Voters across New Hampshire town halls for both candidates have told POLITICO they’re torn between the two former governors. But as Haley picks up steam in the first primary state and in others, like Iowa, where Christie is not competing, and South Carolina, where she holds a home-state advantage, voters in recent weeks have increasingly said that they view Haley as the more viable candidate.



So as the two vie for many of the same voters — more moderate Republicans and independents who can cast ballots in the Granite State’s GOP primary — Christie has retooled his stump speech, which was once focused almost entirely on Trump, to draw contrasts with Haley, too.

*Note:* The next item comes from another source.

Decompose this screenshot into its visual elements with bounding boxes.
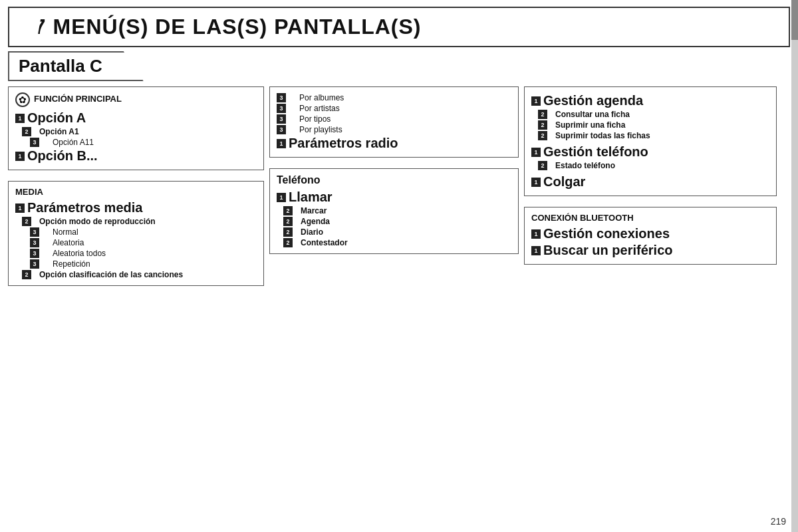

At a town hall in Concord, New Hampshire, last week, Christie skewered Haley for saying days earlier at an evangelical gathering in Iowa that she would have signed a six-week abortion ban if it had reached her desk when she was governor of South Carolina.

“You cannot be a truth-teller and say one version of the truth in Iowa when you’re in front of a very conservative group, and then when you’re here in New Hampshire, with a libertarian audience, a ‘live free or die’ audience, you have a different answer that you’ll think they’ll like,” Christie said.